[REQUIRED ACTION] The listing below contains a span that opens with the line containing "hrániť najmä pred" and closes with the line containing "Terrazzano, frazione di Rho in provincia". Return that span exactly.

[RECORDS PROVIDED]
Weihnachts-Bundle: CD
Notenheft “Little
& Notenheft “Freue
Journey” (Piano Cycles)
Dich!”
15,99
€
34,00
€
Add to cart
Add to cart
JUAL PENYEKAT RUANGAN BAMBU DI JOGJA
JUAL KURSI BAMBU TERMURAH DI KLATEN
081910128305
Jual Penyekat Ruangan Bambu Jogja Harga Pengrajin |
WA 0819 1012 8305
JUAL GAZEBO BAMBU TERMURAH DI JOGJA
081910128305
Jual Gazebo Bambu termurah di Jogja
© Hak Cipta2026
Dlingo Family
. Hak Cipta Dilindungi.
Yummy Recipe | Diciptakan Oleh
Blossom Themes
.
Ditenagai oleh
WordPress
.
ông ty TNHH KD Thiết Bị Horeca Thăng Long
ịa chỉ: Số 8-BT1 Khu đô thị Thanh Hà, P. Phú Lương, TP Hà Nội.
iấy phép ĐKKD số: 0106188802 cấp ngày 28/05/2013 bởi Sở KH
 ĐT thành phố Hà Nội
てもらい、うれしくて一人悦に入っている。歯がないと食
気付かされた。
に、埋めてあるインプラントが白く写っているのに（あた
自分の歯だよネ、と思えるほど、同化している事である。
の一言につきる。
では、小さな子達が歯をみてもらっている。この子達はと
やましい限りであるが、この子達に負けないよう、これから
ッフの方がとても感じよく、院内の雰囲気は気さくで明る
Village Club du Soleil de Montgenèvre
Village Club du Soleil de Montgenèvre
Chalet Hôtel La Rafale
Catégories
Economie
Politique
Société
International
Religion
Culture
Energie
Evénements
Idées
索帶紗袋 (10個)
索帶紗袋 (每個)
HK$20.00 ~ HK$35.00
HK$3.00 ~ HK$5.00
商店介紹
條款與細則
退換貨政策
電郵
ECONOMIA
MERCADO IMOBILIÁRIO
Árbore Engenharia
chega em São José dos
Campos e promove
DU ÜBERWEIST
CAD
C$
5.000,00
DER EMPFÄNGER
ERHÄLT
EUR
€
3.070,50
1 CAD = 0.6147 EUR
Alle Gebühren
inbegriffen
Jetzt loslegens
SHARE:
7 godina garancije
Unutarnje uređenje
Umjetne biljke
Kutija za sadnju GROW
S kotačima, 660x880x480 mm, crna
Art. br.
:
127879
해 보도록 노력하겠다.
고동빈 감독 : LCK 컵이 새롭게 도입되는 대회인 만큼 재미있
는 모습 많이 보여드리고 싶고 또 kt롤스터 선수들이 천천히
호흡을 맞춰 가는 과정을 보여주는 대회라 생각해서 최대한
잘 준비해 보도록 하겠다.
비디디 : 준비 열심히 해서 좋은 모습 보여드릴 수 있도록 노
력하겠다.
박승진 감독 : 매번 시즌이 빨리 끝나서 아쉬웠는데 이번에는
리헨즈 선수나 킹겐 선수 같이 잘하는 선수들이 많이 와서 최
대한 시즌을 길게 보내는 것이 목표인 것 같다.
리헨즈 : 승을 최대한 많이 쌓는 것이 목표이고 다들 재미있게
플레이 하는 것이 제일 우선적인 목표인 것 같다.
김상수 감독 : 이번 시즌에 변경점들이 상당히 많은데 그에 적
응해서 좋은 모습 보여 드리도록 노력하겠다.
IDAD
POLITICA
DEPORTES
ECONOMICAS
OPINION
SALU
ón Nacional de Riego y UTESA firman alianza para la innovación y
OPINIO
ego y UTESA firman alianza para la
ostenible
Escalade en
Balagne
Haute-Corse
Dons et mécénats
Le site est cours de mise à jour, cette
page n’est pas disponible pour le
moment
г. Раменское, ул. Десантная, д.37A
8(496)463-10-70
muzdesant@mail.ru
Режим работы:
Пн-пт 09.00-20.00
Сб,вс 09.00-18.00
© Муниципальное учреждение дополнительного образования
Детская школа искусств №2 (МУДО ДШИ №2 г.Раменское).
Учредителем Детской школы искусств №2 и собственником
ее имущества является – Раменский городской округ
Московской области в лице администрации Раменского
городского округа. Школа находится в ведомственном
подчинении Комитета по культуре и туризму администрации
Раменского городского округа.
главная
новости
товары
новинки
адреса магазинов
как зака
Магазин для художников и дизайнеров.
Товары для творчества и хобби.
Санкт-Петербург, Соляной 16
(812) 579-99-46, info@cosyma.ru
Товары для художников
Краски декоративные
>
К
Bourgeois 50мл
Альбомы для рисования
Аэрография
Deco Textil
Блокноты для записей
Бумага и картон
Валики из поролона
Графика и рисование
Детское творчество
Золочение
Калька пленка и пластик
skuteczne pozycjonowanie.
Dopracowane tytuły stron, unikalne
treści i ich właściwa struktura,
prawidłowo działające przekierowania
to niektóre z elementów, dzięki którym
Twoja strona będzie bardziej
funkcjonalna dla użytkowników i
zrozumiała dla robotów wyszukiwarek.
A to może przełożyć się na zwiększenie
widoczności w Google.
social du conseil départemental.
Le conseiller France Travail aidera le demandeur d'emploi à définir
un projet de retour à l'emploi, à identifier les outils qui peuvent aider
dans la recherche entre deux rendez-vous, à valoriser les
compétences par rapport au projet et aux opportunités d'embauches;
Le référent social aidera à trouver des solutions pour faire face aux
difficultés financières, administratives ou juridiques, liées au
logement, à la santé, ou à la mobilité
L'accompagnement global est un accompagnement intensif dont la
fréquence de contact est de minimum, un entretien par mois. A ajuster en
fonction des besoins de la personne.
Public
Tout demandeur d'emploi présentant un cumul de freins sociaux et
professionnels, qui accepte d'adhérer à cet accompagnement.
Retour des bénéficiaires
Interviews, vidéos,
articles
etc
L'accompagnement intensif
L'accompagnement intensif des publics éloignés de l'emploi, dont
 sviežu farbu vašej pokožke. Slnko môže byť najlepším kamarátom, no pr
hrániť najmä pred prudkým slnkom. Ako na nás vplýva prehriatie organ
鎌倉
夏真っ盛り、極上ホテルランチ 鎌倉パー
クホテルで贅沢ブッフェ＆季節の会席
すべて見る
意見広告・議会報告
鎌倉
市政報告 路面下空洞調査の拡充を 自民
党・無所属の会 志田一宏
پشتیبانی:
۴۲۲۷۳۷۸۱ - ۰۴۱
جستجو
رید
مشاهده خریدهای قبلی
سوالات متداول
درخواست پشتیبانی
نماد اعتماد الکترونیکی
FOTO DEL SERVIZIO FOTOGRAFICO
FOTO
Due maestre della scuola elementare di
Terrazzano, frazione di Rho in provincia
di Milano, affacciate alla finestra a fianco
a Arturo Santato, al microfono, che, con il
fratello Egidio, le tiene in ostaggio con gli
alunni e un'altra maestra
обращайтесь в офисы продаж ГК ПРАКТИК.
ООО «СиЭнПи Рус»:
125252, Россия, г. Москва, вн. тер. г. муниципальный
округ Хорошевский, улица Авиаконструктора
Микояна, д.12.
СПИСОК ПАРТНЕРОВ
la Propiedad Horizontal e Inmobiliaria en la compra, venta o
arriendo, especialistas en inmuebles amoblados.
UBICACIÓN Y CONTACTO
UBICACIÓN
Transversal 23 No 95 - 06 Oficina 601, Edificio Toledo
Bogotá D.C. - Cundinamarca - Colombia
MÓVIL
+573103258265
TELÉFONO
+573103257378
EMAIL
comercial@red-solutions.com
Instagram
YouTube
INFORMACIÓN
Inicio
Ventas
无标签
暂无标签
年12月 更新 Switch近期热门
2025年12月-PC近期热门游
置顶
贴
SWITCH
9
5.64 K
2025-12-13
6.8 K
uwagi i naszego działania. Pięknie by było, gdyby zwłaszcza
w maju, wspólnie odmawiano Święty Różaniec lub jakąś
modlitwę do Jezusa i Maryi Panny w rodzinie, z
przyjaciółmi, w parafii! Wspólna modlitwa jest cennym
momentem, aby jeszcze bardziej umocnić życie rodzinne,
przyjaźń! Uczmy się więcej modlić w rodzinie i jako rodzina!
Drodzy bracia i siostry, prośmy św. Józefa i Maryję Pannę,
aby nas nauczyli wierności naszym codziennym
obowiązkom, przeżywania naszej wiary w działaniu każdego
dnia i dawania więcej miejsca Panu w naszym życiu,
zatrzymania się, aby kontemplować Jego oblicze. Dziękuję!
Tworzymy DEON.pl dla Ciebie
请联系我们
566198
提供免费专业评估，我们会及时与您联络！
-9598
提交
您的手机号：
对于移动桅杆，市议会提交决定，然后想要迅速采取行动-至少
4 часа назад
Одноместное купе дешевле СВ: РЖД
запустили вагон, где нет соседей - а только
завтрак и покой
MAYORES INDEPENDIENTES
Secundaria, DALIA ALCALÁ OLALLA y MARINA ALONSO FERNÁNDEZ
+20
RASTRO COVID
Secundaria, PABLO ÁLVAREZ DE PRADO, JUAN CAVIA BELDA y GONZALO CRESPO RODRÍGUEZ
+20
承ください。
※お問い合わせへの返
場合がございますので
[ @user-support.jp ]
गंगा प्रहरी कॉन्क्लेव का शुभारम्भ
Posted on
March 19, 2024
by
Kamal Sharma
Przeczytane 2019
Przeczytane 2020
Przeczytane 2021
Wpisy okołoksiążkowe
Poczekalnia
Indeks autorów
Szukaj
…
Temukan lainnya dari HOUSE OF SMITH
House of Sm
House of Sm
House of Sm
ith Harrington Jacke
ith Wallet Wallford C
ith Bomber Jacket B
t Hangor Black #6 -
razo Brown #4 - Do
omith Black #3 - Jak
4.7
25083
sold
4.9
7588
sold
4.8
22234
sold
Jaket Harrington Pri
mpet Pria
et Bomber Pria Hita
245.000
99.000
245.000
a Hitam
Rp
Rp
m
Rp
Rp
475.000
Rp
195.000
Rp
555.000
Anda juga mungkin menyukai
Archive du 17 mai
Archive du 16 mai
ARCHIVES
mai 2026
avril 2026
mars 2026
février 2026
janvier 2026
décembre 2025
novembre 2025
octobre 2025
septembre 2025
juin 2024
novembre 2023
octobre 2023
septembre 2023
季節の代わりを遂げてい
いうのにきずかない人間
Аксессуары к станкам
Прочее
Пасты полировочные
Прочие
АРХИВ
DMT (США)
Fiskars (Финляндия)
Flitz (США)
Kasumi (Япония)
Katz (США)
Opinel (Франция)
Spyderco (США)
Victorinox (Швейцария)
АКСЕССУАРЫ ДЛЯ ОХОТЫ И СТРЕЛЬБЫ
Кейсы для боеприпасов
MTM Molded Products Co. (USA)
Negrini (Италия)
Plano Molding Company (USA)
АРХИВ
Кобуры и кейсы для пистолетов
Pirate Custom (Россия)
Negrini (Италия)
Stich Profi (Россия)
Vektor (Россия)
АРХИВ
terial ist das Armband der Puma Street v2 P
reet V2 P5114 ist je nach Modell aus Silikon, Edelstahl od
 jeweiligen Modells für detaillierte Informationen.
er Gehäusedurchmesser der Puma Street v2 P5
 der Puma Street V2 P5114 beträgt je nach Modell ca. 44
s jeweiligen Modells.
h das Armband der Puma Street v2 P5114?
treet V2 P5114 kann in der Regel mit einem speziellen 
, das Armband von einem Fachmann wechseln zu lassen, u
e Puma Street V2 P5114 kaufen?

[WRITTEN ANSWER]
hrániť najmä pred prudkým slnkom. Ako na nás vplýva prehriatie organ
鎌倉
夏真っ盛り、極上ホテルランチ 鎌倉パー
クホテルで贅沢ブッフェ＆季節の会席
すべて見る
意見広告・議会報告
鎌倉
市政報告 路面下空洞調査の拡充を 自民
党・無所属の会 志田一宏
پشتیبانی:
۴۲۲۷۳۷۸۱ - ۰۴۱
جستجو
رید
مشاهده خریدهای قبلی
سوالات متداول
درخواست پشتیبانی
نماد اعتماد الکترونیکی
FOTO DEL SERVIZIO FOTOGRAFICO
FOTO
Due maestre della scuola elementare di
Terrazzano, frazione di Rho in provincia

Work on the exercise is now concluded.